Appreciating Depreciation
Playing around with the Kelly Blue Book--the gospel for the used car market--I found a surprising fact: the first 7,000 miles or so you drive every year has little effect on the resale value of your car.
Sure, your car loses a little bit of its value every year, whether you drive it or not. But driving just a few thousand miles per year doesn't do much to your car's value: according to Kelly a five year old car with 10,000 miles on it is worth the exact same amount as a 5 year old car with 34,999 miles on it.
Once a five year old car has logged at least 35,000 miles, though, depreciation starts to bite into your car's resale price.
Of course, drivng an extra mile can help move a car from "excellent" condition to merely "good," which does reduce your car's value. So miles do matter, even for low-mileage cars. But not a lot. Time, rather than miles, is the bigger factor.
Drive more than 7,000 miles per year, however, and Kelly says that depreciation accelerates. By the time a 5-year old Ford Explorer, for example, has reached 65,000 miles or so, each additional mile reduces the car's value by about 8.5 cents. Or -- if you factor in the likelihood that extra miles reduce a car's condition from "excellent" to "good" or "good" to "fair" -- each additional mile probably decreases the SUV's value by 9 cents.
Of course, depreciation rates vary substantially from model to model, and (curiously enough) even from mile to mile: a Ford Explorer driven about 40,000 miles over 5 years loses about 3 cents in value for each additional mile driven; at 70,000 miles, each mile reduces value by 8.5 cents; at 120,000 miles, an additional mile reduces the vehicle's value by 1.2 cents.

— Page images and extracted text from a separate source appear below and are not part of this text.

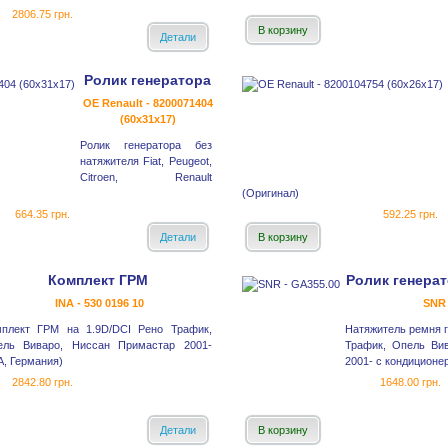
2806.75 грн.
В корзину
Детали
Ролик генератора
OE Renault - 8200071404
(60x31x17)
Ролик генератора без
натяжителя Fiat, Peugeot,
Citroen, Renault
(Оригинал)
664.35 грн.
592.25 грн.
Детали
В корзину
Комплект ГРМ
Ролик генерат
INA - 530 0196 10
SNR 
мплект ГРМ на 1.9D/DCI Рено Трафик,
Натяжитель ремня г
ель Виваро, Ниссан Примастар 2001-
Трафик, Опель Ви
A, Германия)
2001- с кондиционе
2842.80 грн.
1648.00 грн.
Детали
В корзину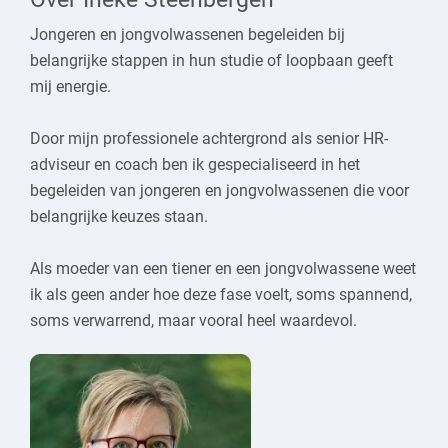
Jongeren en jongvolwassenen begeleiden bij
belangrijke stappen in hun studie of loopbaan geeft
mij energie.
Door mijn professionele achtergrond als senior HR-
adviseur en coach ben ik gespecialiseerd in het
begeleiden van jongeren en jongvolwassenen die voor
belangrijke keuzes staan.
Als moeder van een tiener en een jongvolwassene weet
ik als geen ander hoe deze fase voelt, soms spannend,
soms verwarrend, maar vooral heel waardevol.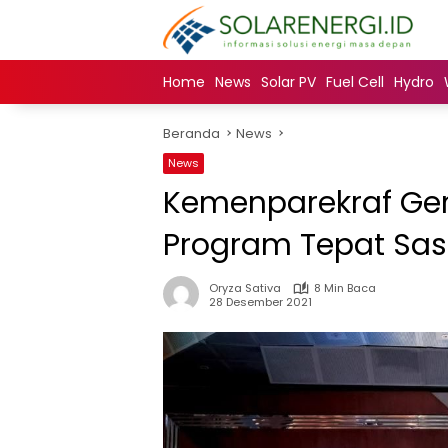
Langsung
ke
konten
Home
News
Solar PV
Fuel Cell
Hydro
Beranda
News
News
Kemenparekraf Ger
Program Tepat Sasa
Oryza Sativa
8 Min Baca
28 Desember 2021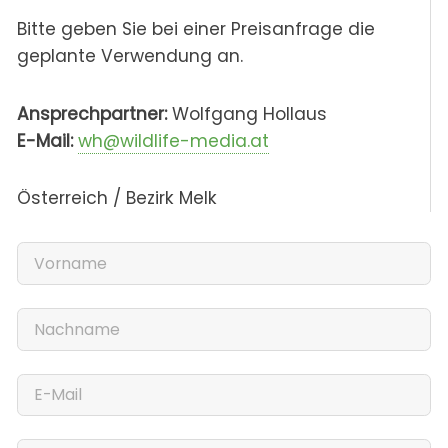
Bitte geben Sie bei einer Preisanfrage die
geplante Verwendung an.
Ansprechpartner:
Wolfgang Hollaus
E-Mail:
wh@wildlife-media.at
Österreich / Bezirk Melk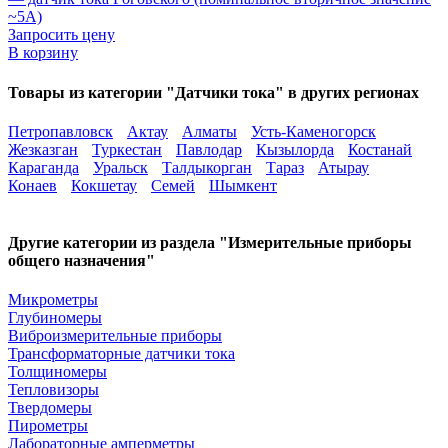
~5А)
Запросить цену
В корзину
Товары из категории "Датчики тока" в других регионах
Петропавловск
Актау
Алматы
Усть-Каменогорск
Жезказган
Туркестан
Павлодар
Кызылорда
Костанай
Караганда
Уральск
Талдыкорган
Тараз
Атырау
Конаев
Кокшетау
Семей
Шымкент
Другие категории из раздела "Измерительные приборы
общего назначения"
Микрометры
Глубиномеры
Виброизмерительные приборы
Трансформаторные датчики тока
Толщиномеры
Тепловизоры
Твердомеры
Пирометры
Лабораторные амперметры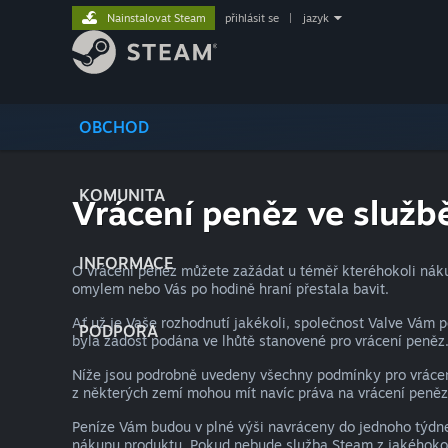
Nainstalovat Steam
přihlásit se
|
jazyk
OBCHOD
KOMUNITA
Vrácení peněz ve služ
INFORMACE
O vrácení peněz můžete zažádat u téměř kteréhokoli nákup
omylem nebo Vás po hodině hraní přestala bavit.
Ať už je Vaše rozhodnutí jakékoli, společnost Valve Vám 
PODPORA
byla žádost podána ve lhůtě stanovené pro vrácení peněz
Níže jsou podrobně uvedeny všechny podmínky pro vrácení
z některých zemí mohou mít navíc práva na vrácení peněz
Peníze Vám budou v plné výši navráceny do jednoho týdne 
nákupu produktu. Pokud nebude služba Steam z jakéhokoli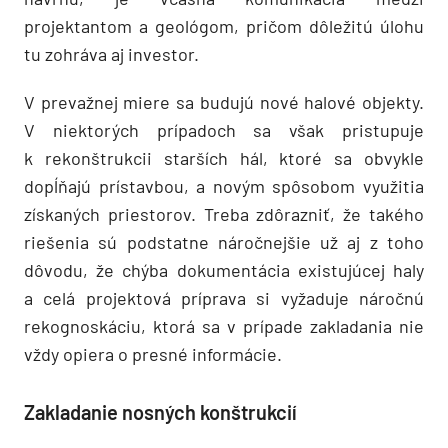
projektantom a geológom, pričom dôležitú úlohu
tu zohráva aj investor.
V prevažnej miere sa budujú nové halové objekty.
V niektorých prípadoch sa však pristupuje
k rekonštrukcii starších hál, ktoré sa obvykle
dopĺňajú prístavbou, a novým spôsobom využitia
získaných priestorov. Treba zdôrazniť, že takého
riešenia sú podstatne náročnejšie už aj z toho
dôvodu, že chýba dokumentácia existujúcej haly
a celá projektová príprava si vyžaduje náročnú
rekognoskáciu, ktorá sa v prípade zakladania nie
vždy opiera o presné informácie.
Zakladanie nosných konštrukcií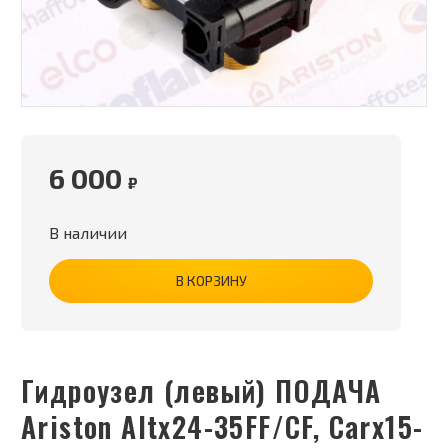
6 000
₽
В наличии
В КОРЗИНУ
Гидроузел (левый) ПОДАЧА
Ariston Altx24-35FF/CF, Carx15-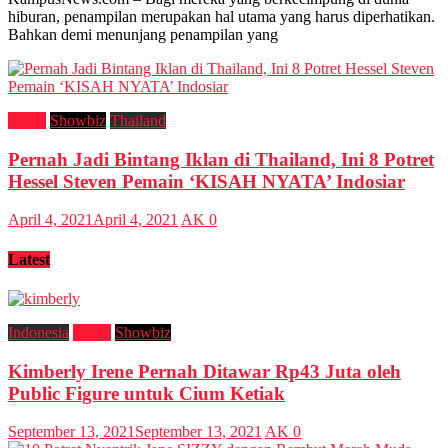
hiburan, penampilan merupakan hal utama yang harus diperhatikan.
Bahkan demi menunjang penampilan yang
Latest
Showbiz
Thailand
Pernah Jadi Bintang Iklan di Thailand, Ini 8 Potret
Hessel Steven Pemain ‘KISAH NYATA’ Indosiar
April 4, 2021
April 4, 2021
AK
0
Latest
Indonesia
Latest
Showbiz
Kimberly Irene Pernah Ditawar Rp43 Juta oleh
Public Figure untuk Cium Ketiak
September 13, 2021
September 13, 2021
AK
0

There are 2 important points to consider here. First, on those rare instances when we do think about depreciation, we don't connect it with how much we drive. And as a result, we underestimate the cost of driving a mile. That's a mistake. In fact, if we considered the comprehensive costs of driving -- depreciation, tire wear, maintenance, and even incremental insurance and crash risk costs -- we'd realize that, even at $3 per gallon, gasoline may still represent less than half of the per-mile cost of driving.
And second, if we did keep good track of the variable costs of driving -- that is, the costs of driving that are based on how much we drive, rather than the fixed costs of owning and financing a car -- we'd probably drive less. Trips that seem worth doing at 15 cents a mile (the cost of gas for a low-mileage vehicle) might seem too costly at 30 or 35 cents a mile. And if we drove less, we'd save money, gas, and lives, all while reducing our climate-warming emissions.
All of which makes me want a little device, up there on my dashboard, that would remind me of exactly how much I'm spending when I drive -- sort of like a smart odometer. (Then again, maybe I'd just find it distracting and depressing to see how quickly the cost adds up.)